Nothing is as frustrating as desperately wanting new employees yet being told that none want to work for you or applying. This can be frustrating for everyone involved.
If you know your company is fantastic and that employees would be lucky to work with you: here are the top reasons they may be overlooking your listing.
None of these are permanent issues! A little work can correct any of them.
Your Wording Isn’t Eye Catching
What type of wording are you using in your job listing? From the title to the listing itself, it’s important to consider what your candidates would want to see. For example, if you’re offering entry-level work and expect mostly high school-aged applicants, you can’t word this listing as something that will be the only work they ever do. In this case, stating that there’s a lot of room for ‘upward mobility within the company can be alluring to many.

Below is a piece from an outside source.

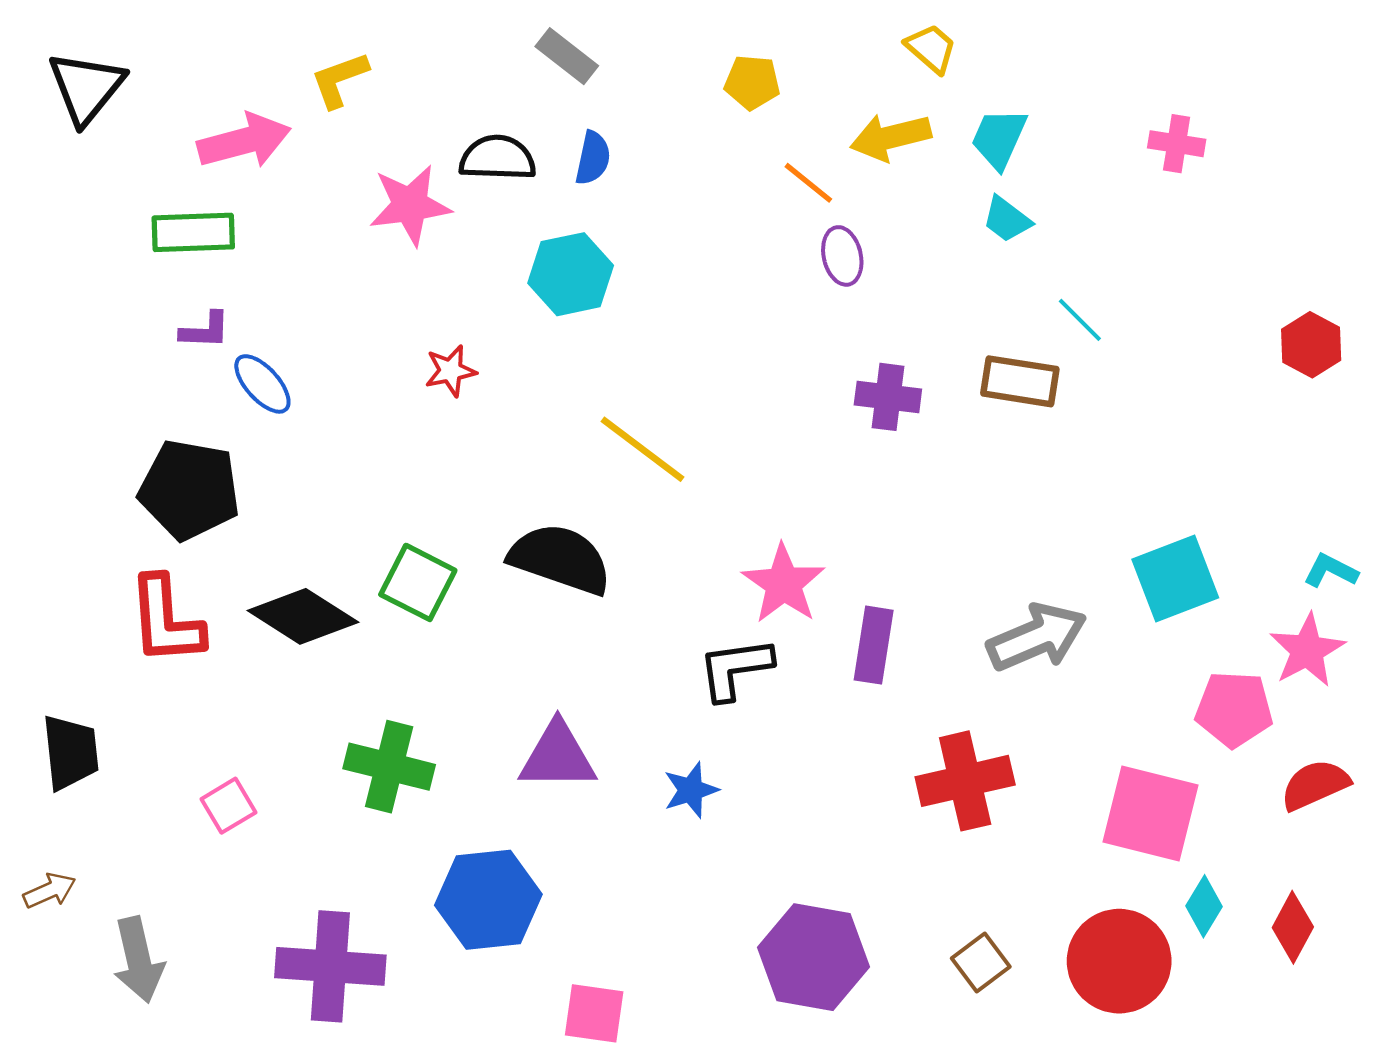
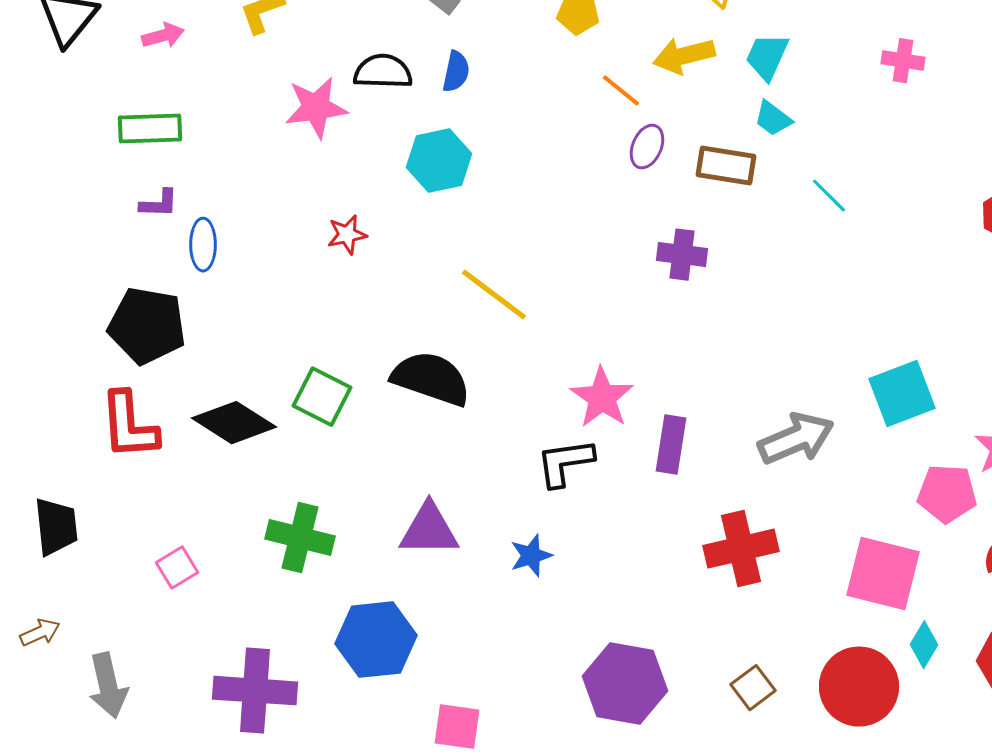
pink arrow: (244, 141) -> (163, 36), moved, size x0.6
purple ellipse: (842, 256) -> (647, 147), turned 36
brown rectangle: (1020, 381) -> (726, 166), moved
blue ellipse: (262, 384) -> (203, 245), turned 42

You Aren’t Posting to the Right Sites
What sites are you posting your listing to? Craigslist? Local news sites? Consider how people job hunt in the modern-day. Many are more likely to use job search engines instead. Try not to post to more than three sites to try to focus heavily on these. From here, use an applicant tracking software so you can see how long they stay on your page, how many people click onto it, and what site or page they came from.

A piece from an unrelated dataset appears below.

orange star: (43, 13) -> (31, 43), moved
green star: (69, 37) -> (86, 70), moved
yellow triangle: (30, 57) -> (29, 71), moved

The Job or Industry Isn’t Well Known
If an applicant feels like they’re woefully unprepared or like they’d have to learn a college degree’s worth of knowledge for a job, they may refuse to apply even if the listing is for something that’s considered ‘entry level’ in your industry, many clicks away from listing for jobs that need more than they’re willing to give.
Be honest about the work that will be expected of them, but also give them the chance to see that it’s not as complicated as it sounds and that you’re willing to work with them to teach them.
Your Listing Is Too Cluttered
When someone clicks into your job listing, are they greeted by ten pages of text? Did you write out what their entire career would look like moving forward from day one? This attention to detail can be nice generally, but wasting it on a job listing ensures that nobody will read the entire thing. The average job listing shouldn’t be longer than six hundred words if you want to ensure you keep their attention. Less is more, of course!
Your Listing is Coming off as Disingenuous
When job applicants see your listing, it may give off scam or spam alarms if you’re not careful. On the other hand, being too overly descriptive about the generals of the job without explaining the details can be a lot. For example, if the job is custodial work at a middle school, say that! You can word it in a way that sounds nice, but don’t lie about it.
Some phrases that can come off as disingenuous, or lying, are things like “tech job, entry-level,” or titles of “work from home job with benefits,” where listings avoid specifics and stay general.